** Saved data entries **
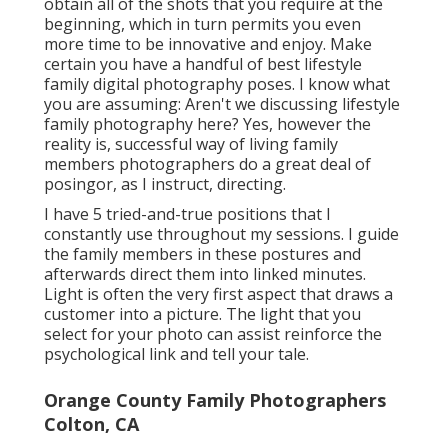
obtain all of the shots that you require at the
beginning, which in turn permits you even
more time to be innovative and enjoy. Make
certain you have a handful of best lifestyle
family digital photography poses. I know what
you are assuming: Aren't we discussing lifestyle
family photography here? Yes, however the
reality is, successful way of living family
members photographers do a great deal of
posingor, as I instruct, directing.
I have 5 tried-and-true positions that I
constantly use throughout my sessions. I guide
the family members in these postures and
afterwards direct them into linked minutes.
Light is often the very first aspect that draws a
customer into a picture. The light that you
select for your photo can assist reinforce the
psychological link and tell your tale.
Orange County Family Photographers
Colton, CA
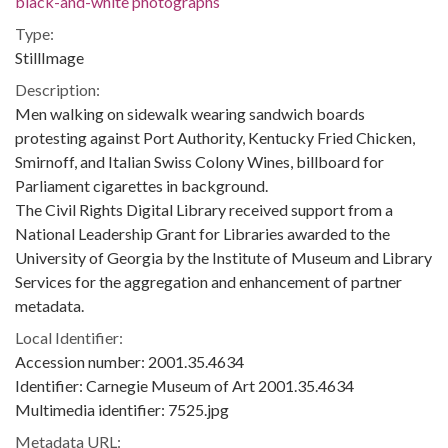
black-and-white photographs
Type:
StillImage
Description:
Men walking on sidewalk wearing sandwich boards
protesting against Port Authority, Kentucky Fried Chicken,
Smirnoff, and Italian Swiss Colony Wines, billboard for
Parliament cigarettes in background.
The Civil Rights Digital Library received support from a
National Leadership Grant for Libraries awarded to the
University of Georgia by the Institute of Museum and Library
Services for the aggregation and enhancement of partner
metadata.
Local Identifier:
Accession number: 2001.35.4634
Identifier: Carnegie Museum of Art 2001.35.4634
Multimedia identifier: 7525.jpg
Metadata URL:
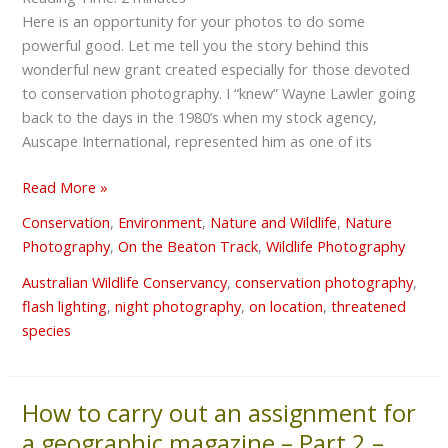
Here is an opportunity for your photos to do some
powerful good. Let me tell you the story behind this
wonderful new grant created especially for those devoted
to conservation photography. I “knew” Wayne Lawler going
back to the days in the 1980’s when my stock agency,
Auscape International, represented him as one of its
Read More »
Conservation
,
Environment
,
Nature and Wildlife
,
Nature
Photography
,
On the Beaton Track
,
Wildlife Photography
Australian Wildlife Conservancy
,
conservation photography
,
flash lighting
,
night photography
,
on location
,
threatened
species
How to carry out an assignment for
How
to
a geographic magazine – Part 2 –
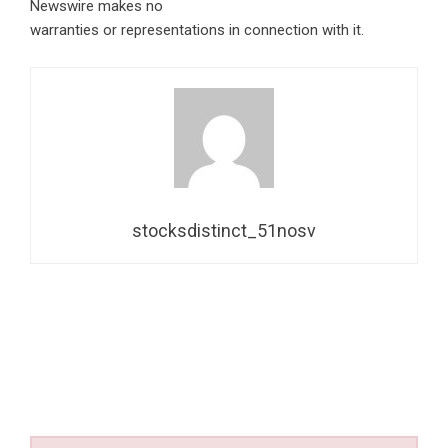
Newswire makes no
warranties or representations in connection with it.
stocksdistinct_51nosv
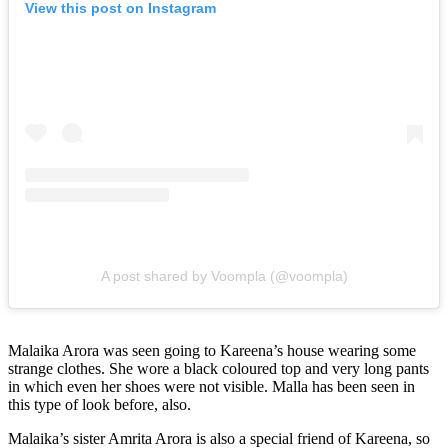
View this post on Instagram
A post shared by Voompla (@voompla)
Malaika Arora was seen going to Kareena’s house wearing some
strange clothes. She wore a black coloured top and very long pants
in which even her shoes were not visible. Malla has been seen in
this type of look before, also.
Malaika’s sister Amrita Arora is also a special friend of Kareena, so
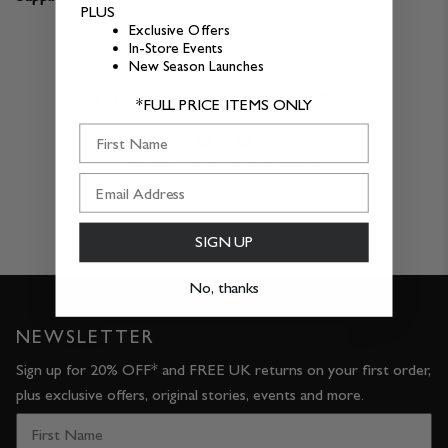
PLUS
Exclusive Offers
In-Store Events
New Season Launches
CUSTOMER REVIEWS
*FULL PRICE ITEMS ONLY
First Name
Be the first to write a review
SIGN UP
No, thanks
NEWSLETTER
Sign up for 20% OFF* and FREE UK returns on your first order,
plus exclusive offers, original stories, events and more.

** REQUIRED WORK **
Copy out each line of the records where the string "Kareena" appears.

** RESPONSE AREA **
Malaika Arora was seen going to Kareena’s house wearing some
Malaika’s sister Amrita Arora is also a special friend of Kareena, so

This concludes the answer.